🤖 AI Summary
To address the challenge of guaranteeing inference quality of experience (QoE)—particularly latency—in edge AI, where heterogeneous devices suffer from resource constraints and dynamic network conditions, this paper proposes the first QoE-aware hybrid-parallel collaborative optimization framework. The framework jointly optimizes computational distribution, communication scheduling, and runtime adaptation through three key innovations: heterogeneity-aware model partitioning, contention-aware network scheduling, and multi-plan dynamic composition and adaptation. By formulating a multi-objective QoE model and employing lightweight online decision-making, it achieves low-latency, energy-efficient distributed inference. Evaluated on real-world edge scenarios—including smart home and traffic analytics—the framework improves inference throughput by 1.1–6.3× and reduces energy consumption by 21%–82%, while strictly satisfying end-to-end QoE constraints.
📝 Abstract
With the proliferation of edge AI applications, satisfying user quality of experience (QoE) requirements, such as model inference latency, has become a first class objective, as these models operate in resource constrained settings and directly interact with users. Yet, modern AI models routinely exceed the resource capacity of individual devices, necessitating distributed execution across heterogeneous devices over variable and contention prone networks. Existing planners for hybrid (e.g., data and pipeline) parallelism largely optimize for throughput or device utilization, overlooking QoE, leading to severe resource inefficiency (e.g., unnecessary energy drain) or QoE violations under runtime dynamics.
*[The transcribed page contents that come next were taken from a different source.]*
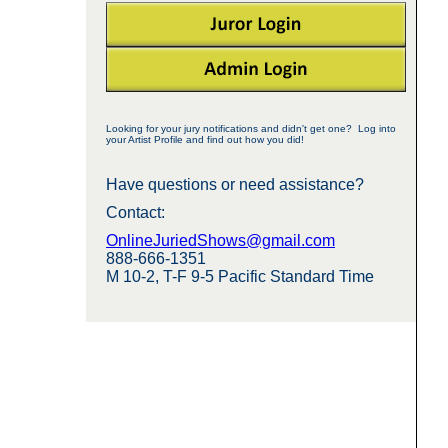
Looking for your jury notifications and didn't get one? Log into
your Artist Profile and find out how you did!
Have questions or need assistance?
Contact:
OnlineJuriedShows@gmail.com
888-666-1351
M 10-2, T-F 9-5 Pacific Standard Time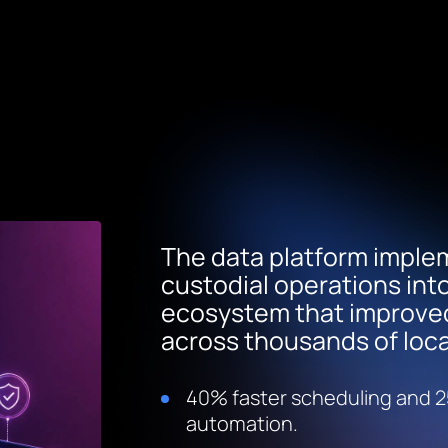
The data platform implem
custodial operations int
ecosystem that improved 
across thousands of loca
40% faster scheduling and 2
automation.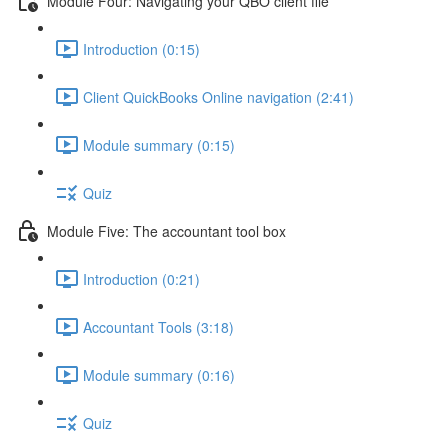
Module Four: Navigating your QBO client file
Introduction (0:15)
Client QuickBooks Online navigation (2:41)
Module summary (0:15)
Quiz
Module Five: The accountant tool box
Introduction (0:21)
Accountant Tools (3:18)
Module summary (0:16)
Quiz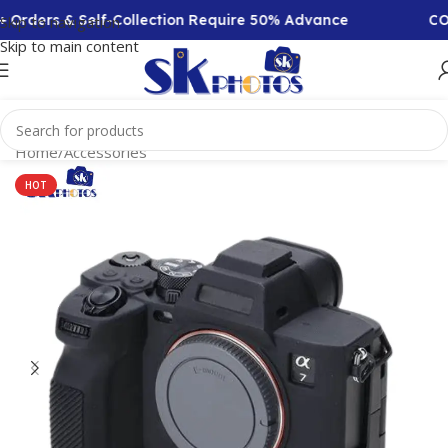
 Orders & Self-Collection Require 50% Advance
COD 
Skip to navigation
Skip to main content
Home
/
Accessories
HOT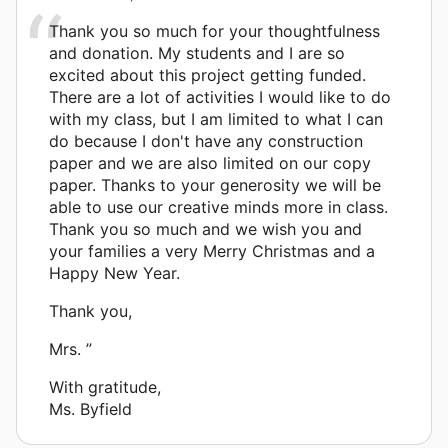
Thank you so much for your thoughtfulness
and donation. My students and I are so
excited about this project getting funded.
There are a lot of activities I would like to do
with my class, but I am limited to what I can
do because I don't have any construction
paper and we are also limited on our copy
paper. Thanks to your generosity we will be
able to use our creative minds more in class.
Thank you so much and we wish you and
your families a very Merry Christmas and a
Happy New Year.
Thank you,
Mrs. ”
With gratitude,
Ms. Byfield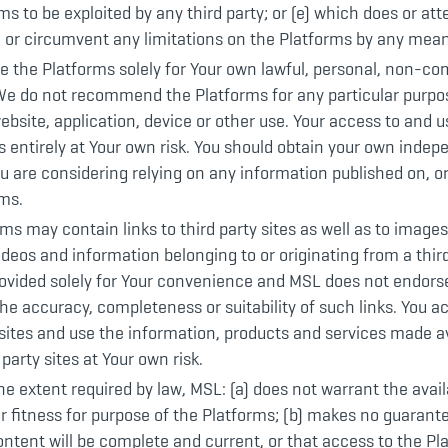
ms to be exploited by any third party; or (e) which does or at
 or circumvent any limitations on the Platforms by any mean
e the Platforms solely for Your own lawful, personal, non-c
We do not recommend the Platforms for any particular purpos
ebsite, application, device or other use. Your access to and u
s entirely at Your own risk. You should obtain your own indep
ou are considering relying on any information published on, or
rms.
ms may contain links to third party sites as well as to images,
ideos and information belonging to or originating from a third
rovided solely for Your convenience and MSL does not endors
he accuracy, completeness or suitability of such links. You a
 sites and use the information, products and services made av
 party sites at Your own risk.
he extent required by law, MSL: (a) does not warrant the availa
 or fitness for purpose of the Platforms; (b) makes no guarant
ntent will be complete and current, or that access to the Pla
We present Dora, a framework for QoE aware hybrid parallelism in distributed edge AI training and inference. Dora jointly optimizes heterogeneous computation, contention prone networks, and multi dimensional QoE objectives via three key mechanisms: (i) a heterogeneity aware model partitioner that determines and assigns model partitions across devices, forming a compact set of QoE compliant plans; (ii) a contention aware network scheduler that further refines these candidate plans by maximizing compute communication overlap; and (iii) a runtime adapter that adaptively composes multiple plans to maximize global efficiency while respecting overall QoEs. Across representative edge deployments, including smart homes, traffic analytics, and small edge clusters, Dora achieves 1.1--6.3 times faster execution and, alternatively, reduces energy consumption by 21--82 percent, all while maintaining QoE under runtime dynamics.